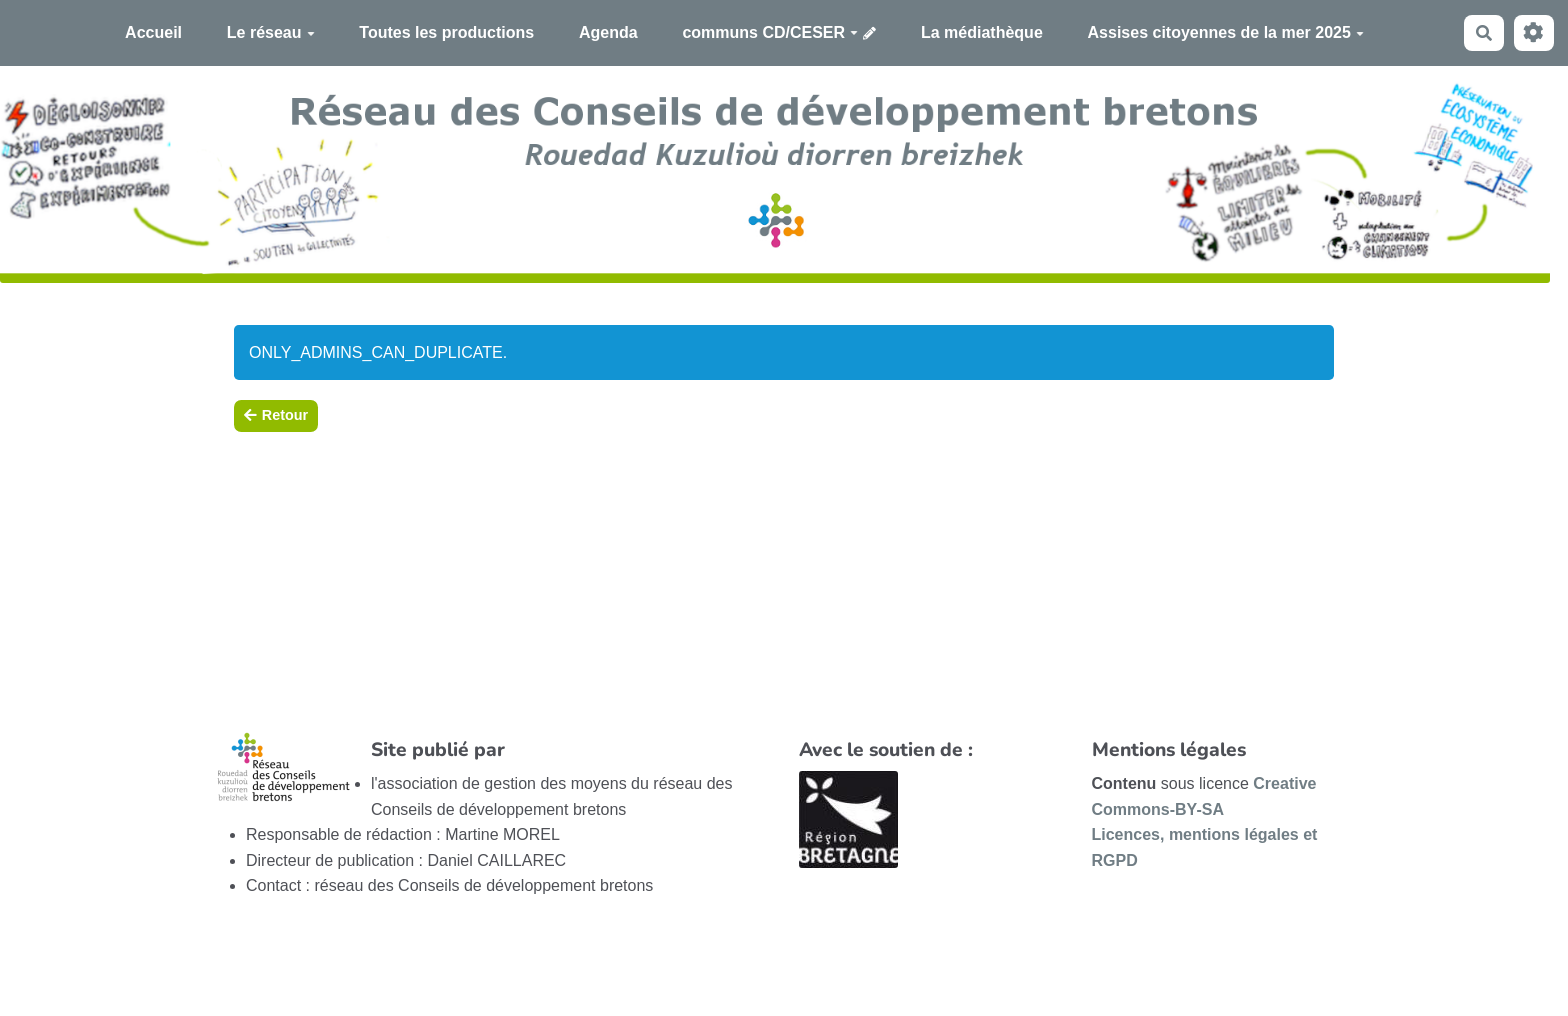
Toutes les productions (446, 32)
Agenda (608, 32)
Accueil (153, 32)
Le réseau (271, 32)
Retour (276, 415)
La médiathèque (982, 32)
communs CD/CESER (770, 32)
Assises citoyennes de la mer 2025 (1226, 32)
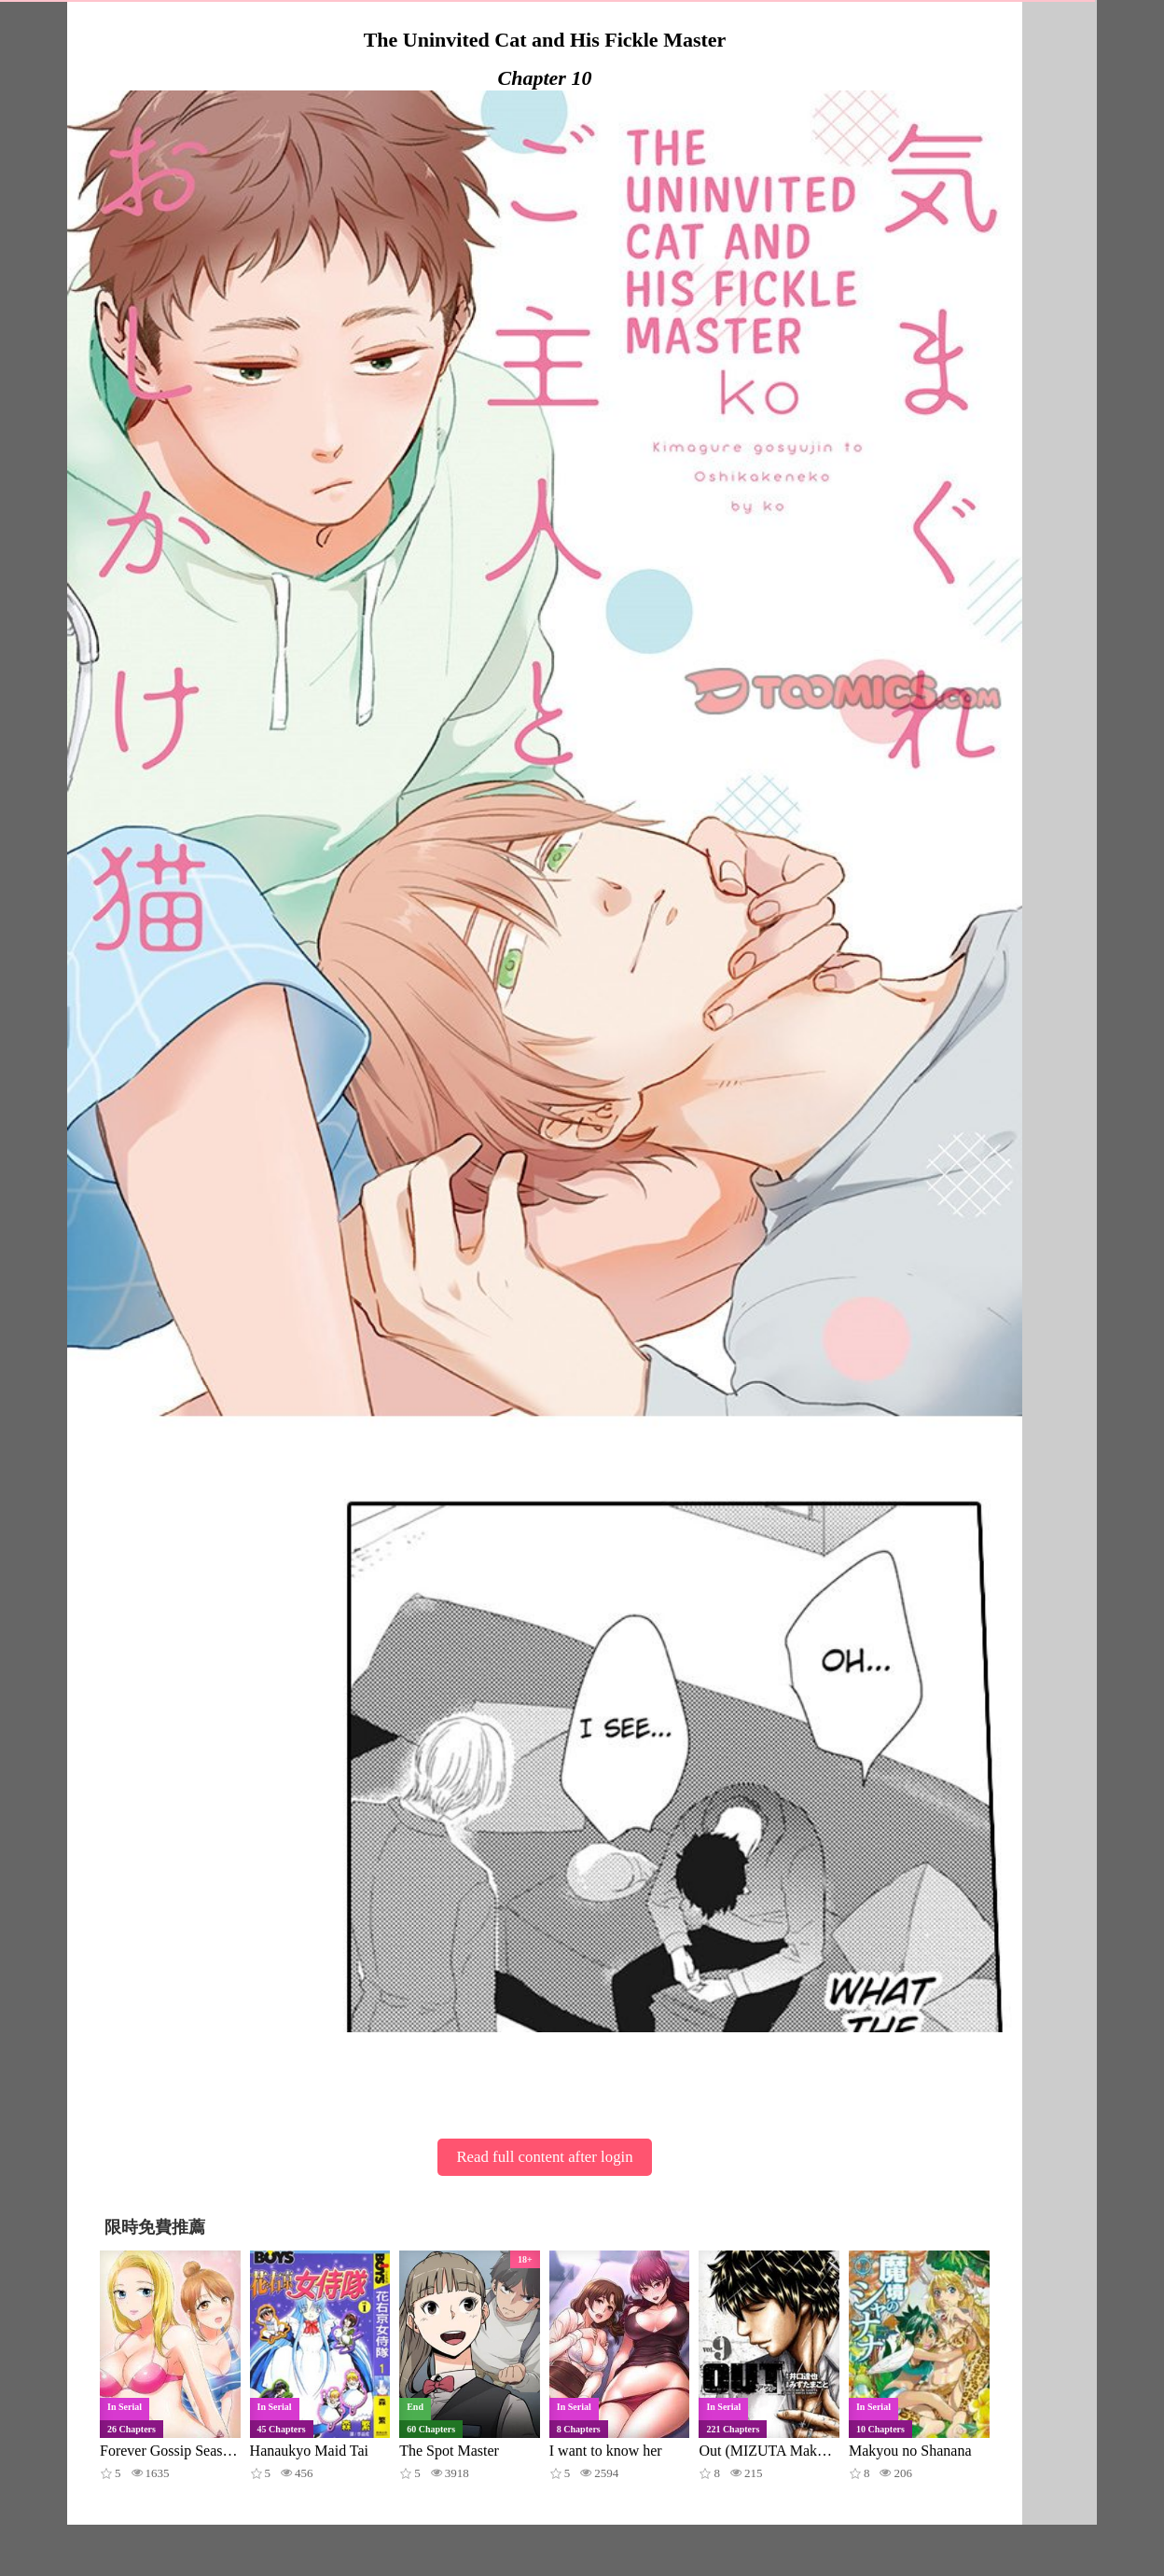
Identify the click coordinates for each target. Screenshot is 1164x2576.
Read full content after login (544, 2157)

-*-

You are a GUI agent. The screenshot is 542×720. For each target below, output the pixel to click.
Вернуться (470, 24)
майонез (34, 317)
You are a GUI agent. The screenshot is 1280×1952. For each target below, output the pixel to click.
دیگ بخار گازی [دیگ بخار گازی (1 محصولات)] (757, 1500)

-*-

Assignment
Return the span of lines in the data above that opens at the line with "Вернуться (470, 24)" and closes at the line with "دیگ بخار گازی [دیگ", exactly, ends included, nothing else.

Task answer
Вернуться (470, 24)
майонез (34, 317)
You are a GUI agent. The screenshot is 1280×1952. For each target below, output the pixel to click.
دیگ بخار گازی [دیگ بخار گازی (1 محصولات)] (757, 1500)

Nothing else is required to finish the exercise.